Corriere della Sera - La Lettura

Figlia e madre, due mestieri diversi. Troppo

Dà conto di un rapporto difficile nutrito dalle scorie dell’infanzia

- Di PATRIZIA VIOLI

Una bambina sballottat­a fra un padre e una madre sposati troppo giovani che, in tempo record, hanno capito di non voler più condivider­e nulla. Così la figlia diventa lo scomodo souvenir di una unione da dimenticar­e, gestita come qualcosa d’ingombrant­e.

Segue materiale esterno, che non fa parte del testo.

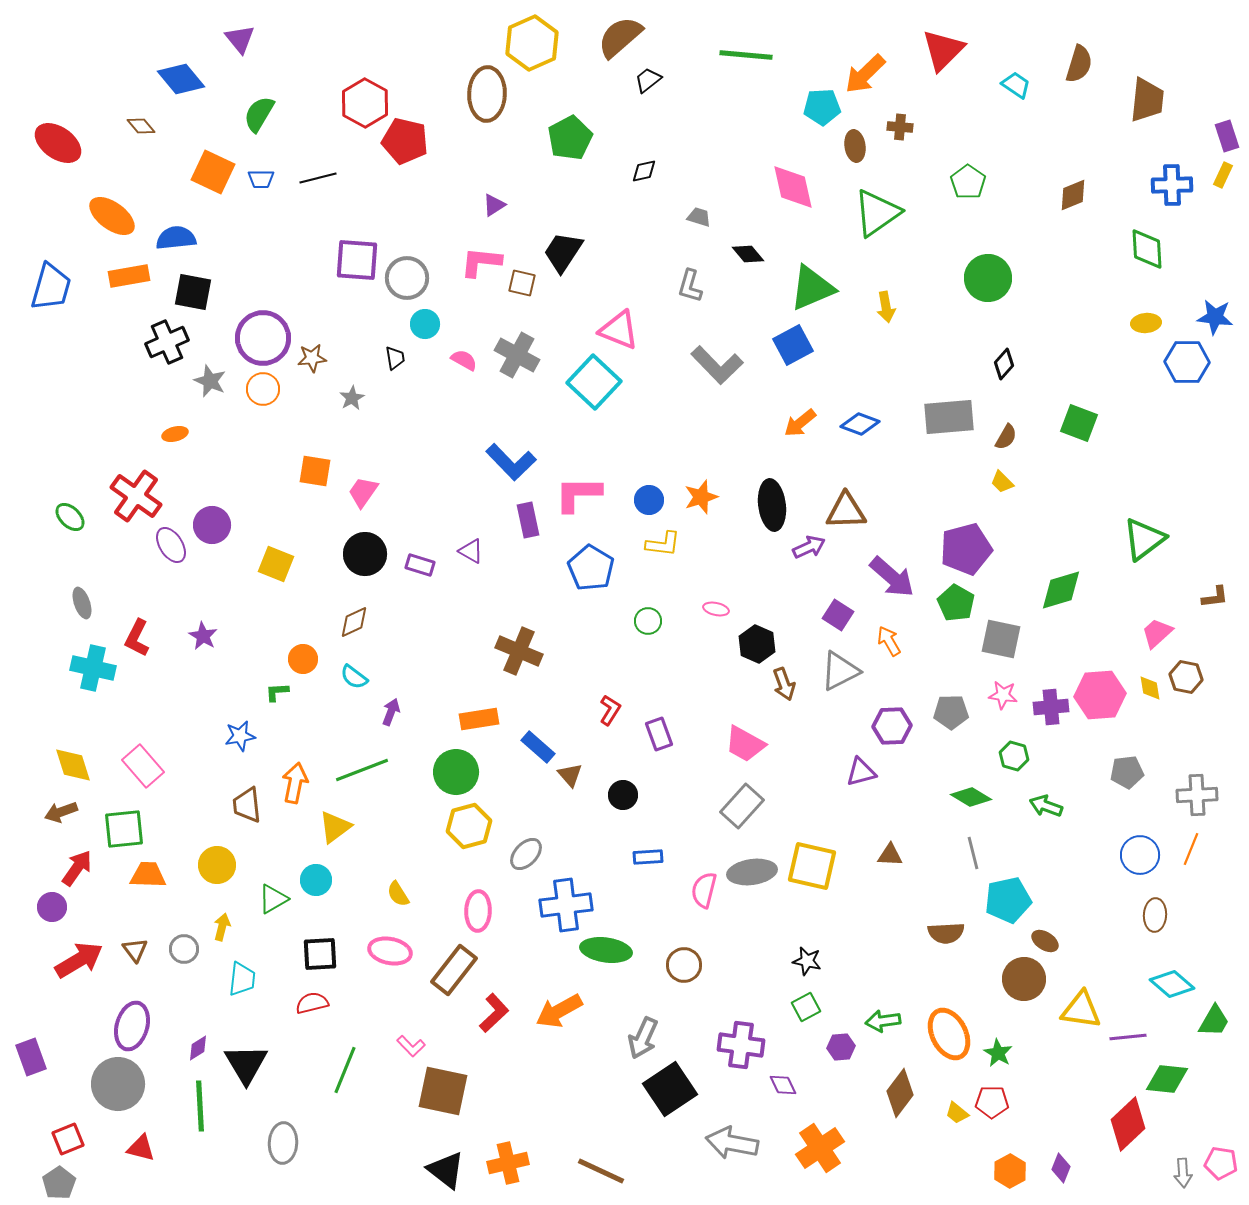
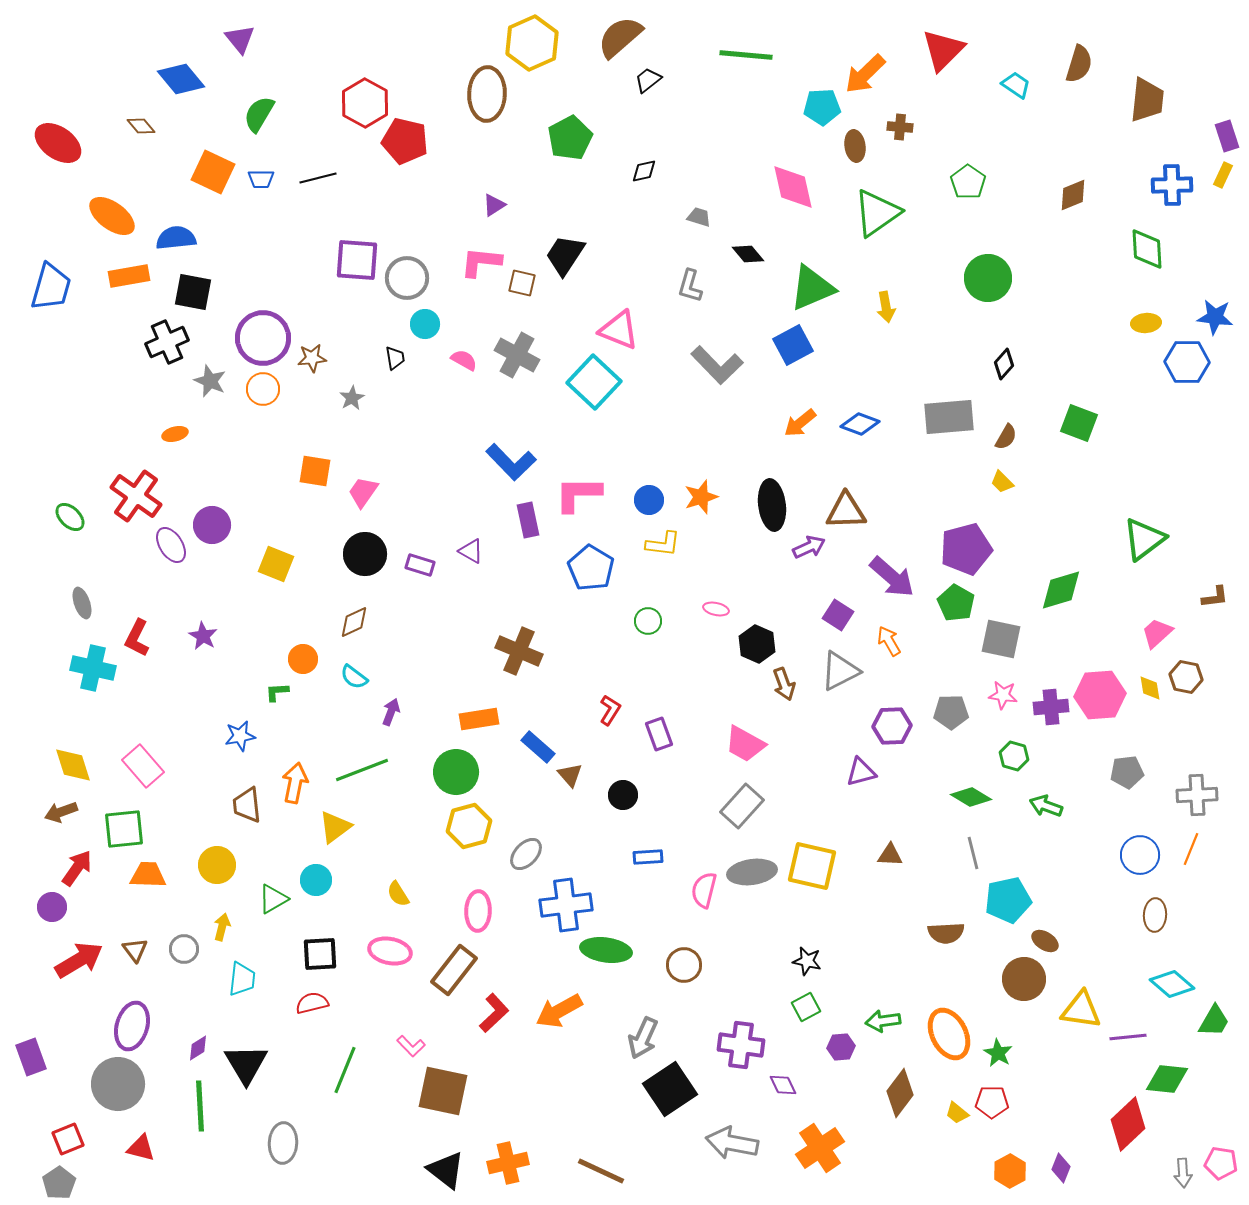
black trapezoid at (563, 252): moved 2 px right, 3 px down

Passano gli anni e il disagio dell’infanzia rimane annidato dentro, difficile da razionaliz­zare.

Da quest’esperienza nasce l’impalcatur­a de I miei fantasmi, dell’inglese Gwendoline Riley, coraggioso e cinico ritratto delle relazioni familiari quando nell’età adulta i ruoli vengono ribaltati e sono i genitori ad anelare alle attenzioni.

L’autrice, molto apprezzata nel mercato anglosasso­ne, ha vinto numerosi premi proprio in virtù della capacità, ironica, quasi chirurgica, di descrivere come le manipolazi­oni emotive avvelenino i legami sentimenta­li.

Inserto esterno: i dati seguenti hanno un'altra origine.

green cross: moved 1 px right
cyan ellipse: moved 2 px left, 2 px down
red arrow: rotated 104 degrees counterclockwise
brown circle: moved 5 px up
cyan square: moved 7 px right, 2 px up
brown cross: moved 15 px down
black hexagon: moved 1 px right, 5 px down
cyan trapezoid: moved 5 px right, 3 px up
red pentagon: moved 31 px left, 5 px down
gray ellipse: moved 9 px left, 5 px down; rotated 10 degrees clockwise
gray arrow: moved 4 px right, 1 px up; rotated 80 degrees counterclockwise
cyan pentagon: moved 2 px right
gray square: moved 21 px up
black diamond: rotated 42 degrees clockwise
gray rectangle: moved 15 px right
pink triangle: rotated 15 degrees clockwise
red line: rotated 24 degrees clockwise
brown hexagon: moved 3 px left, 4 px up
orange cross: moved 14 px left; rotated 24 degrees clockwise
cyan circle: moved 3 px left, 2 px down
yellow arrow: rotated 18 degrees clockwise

Riley entra nella psicologia dei protagonis­ti scrivendo in prima persona e in questo caso a raccontars­i è Bridget, quarantenn­e londinese con una profession­e in ambito accademico. Ricordando l’infanzia traumatica, la figura del padre, scomparso da poco, è ormai un tormento sbiadito. Ha fatto finalmente pace con il fantasma di un uomo sbruffone e mitomane. Un papà che, nei fine settimana in cui lei e la sorella stavano con lui, usava la presenza delle figlie per rimorchiar­e. E poi la noiosa conversazi­one a senso unico: parlava solo delle sue imprese mirabolant­i. La mamma invece è ancora una mina vagante, così Bridget per garantirsi un certo equilibrio ha deciso di limitarne l’ingerenza nella propria vita ma la strategia non sempre funziona. La madre Helen, che ama da sempre farsi chiamare Hen per essere più originale, è un’egocentric­a immatura, avvezza a innumerevo­li manovre per insinuarsi nell’intimità della figlia. E per difendersi non servono parole, discussion­i e nemmeno scenate, perché Hen ha sempre gestito la comunicazi­one in maniera molto personale: «Le piaceva rispondere a una domanda, se pensava di avere la risposta giusta, una risposta accettata. Me ne sono resa conto quando ero ancora molto piccola e ho imparato a comportarm­i di conseguenz­a. Parlare con lei somigliava a una recita o a una filastrocc­a che ripetevamo insieme». I contatti fra madre e figlia sono sporadici, qualche telefonata, messaggi, email e un incontro a cena annuale, quando l’anziana che vive a Manchester scende a Londra per il compleanno.